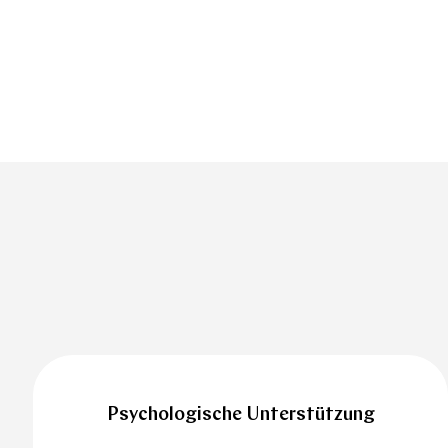
Psychologische Unterstützung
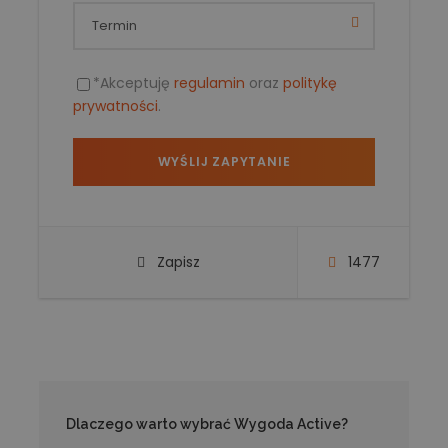
*Akceptuję
regulamin
oraz
politykę
prywatności
.
Zapisz
1477
Dlaczego warto wybrać Wygoda Active?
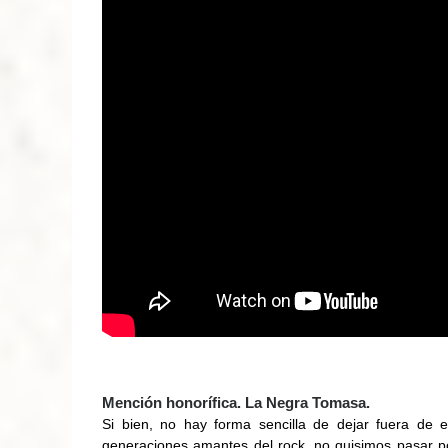
Mención honorífica. La Negra Tomasa.
Si bien, no hay forma sencilla de dejar fuera de 
generaciones amantes del rock, no quisimos pasar por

-=-=-

#### THE TASK:
Restate, word for word, all of the material above, leaving out the images.

#### SOLUTION BELOW:
Psychologische Unterstützung
*Akceptuję
regulamin
oraz
politykę
prywatności
.
Zapisz
1477
Dlaczego warto wybrać Wygoda Active?
Mención honorífica. La Negra Tomasa.
Si bien, no hay forma sencilla de dejar fuera de 
generaciones amantes del rock, no quisimos pasar por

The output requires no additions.